Average Forecast is For 218,000 New Jobs in April
The Bureau of Labor Statistics ("BLS) will be releasing the May jobs report this Friday at 8:30 am EST.
After a fairly nutty month in which the national unemployment rate dropped 0.4% to 6.3%, economists think that the jobless rate likely ticked up to 6.4% in May.
The April jobs report was incredibly misleading. Sure, the national unemployment rate dropped to a multi-year low and 288,000 jobs were added, but a staggering 988,000 Americans left the work force in April, which caused the labor force participation rate to drop to a 36 year low. The number of employed Americans actually fell by 73,000 in April, but the fact that the number of unemployed Americans fell by 733,000 (with the majority entering the ranks of the "not in labor force") ended up tanking the unemployment rate.
Economists are expecting that the US economy added 218,000 jobs in May, which would be above the six month average.
The US economy contracted in the first quarter of the year, but economists believe that the US economy has shown signs of rebounding during the second quarter. Many economists blame poor weather and slow inventory building by businesses for the economy's weak performance in the first quarter.
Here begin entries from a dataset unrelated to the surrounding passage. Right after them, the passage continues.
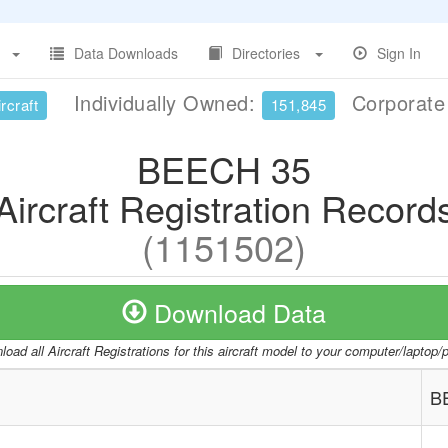
Data Downloads
Directories
Sign In
Individually Owned:
Corporat
rcraft
151,845
BEECH 35
Aircraft Registration Record
(1151502)
Download Data
oad all Aircraft Registrations for this aircraft model to your computer/laptop
B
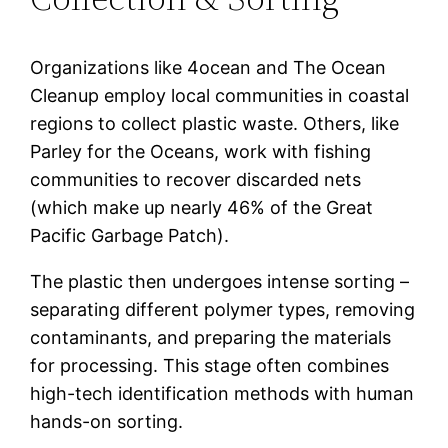
Organizations like 4ocean and The Ocean
Cleanup employ local communities in coastal
regions to collect plastic waste. Others, like
Parley for the Oceans, work with fishing
communities to recover discarded nets
(which make up nearly 46% of the Great
Pacific Garbage Patch).
The plastic then undergoes intense sorting –
separating different polymer types, removing
contaminants, and preparing the materials
for processing. This stage often combines
high-tech identification methods with human
hands-on sorting.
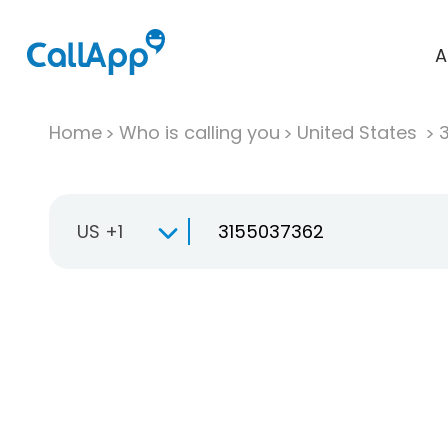
A
Home
Who is calling you
United States
US +1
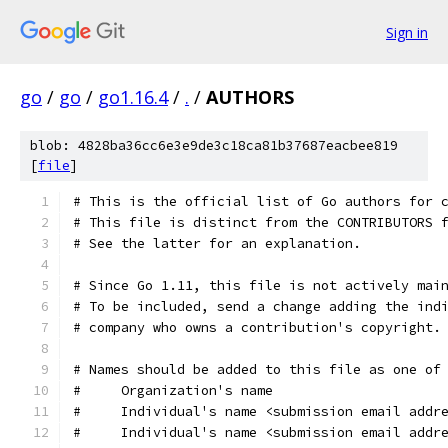
Sign in
go
/
go
/
go1.16.4
/
.
/
AUTHORS
blob: 4828ba36cc6e3e9de3c18ca81b37687eacbee819
[
file
]
# This is the official list of Go authors for 
# This file is distinct from the CONTRIBUTORS 
# See the latter for an explanation.
# Since Go 1.11, this file is not actively mai
# To be included, send a change adding the ind
# company who owns a contribution's copyright.
# Names should be added to this file as one of
#     Organization's name
#     Individual's name <submission email addr
#     Individual's name <submission email addr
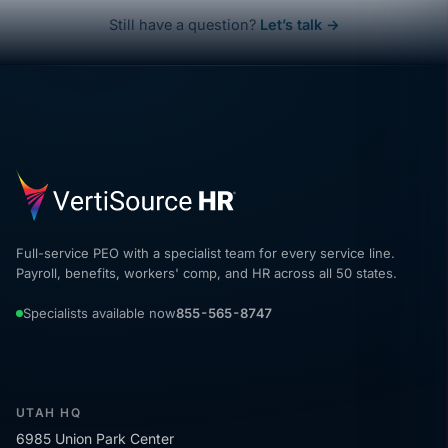
Still have a question?
Let’s talk →
Full-service PEO with a specialist team for every service line.
Payroll, benefits, workers' comp, and HR across all 50 states.
Specialists available now
855-565-8747
UTAH HQ
6985 Union Park Center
It should be noted that the US economy is on the verge of adding back all of the jobs that were lost during the "Great Recession". This statistic may be trumpeted by some after Friday's report, but it's important to remember a number of points:
1) Many of the "middle-skill" jobs have not been replaced
2) Many of the jobs that have been added over the past 5-6 years have been in industries with low wages (retail sales, food preparation, etc)
3) The economy needs to add over 100,000 jobs per month just to keep up with population growth
4) Wage growth has been largely flat
So, while the jobs are coming back, many Americans continue to feel the pain, as many of the jobs that disappeared during the "Great Recession" have been replaced by lower paying positions.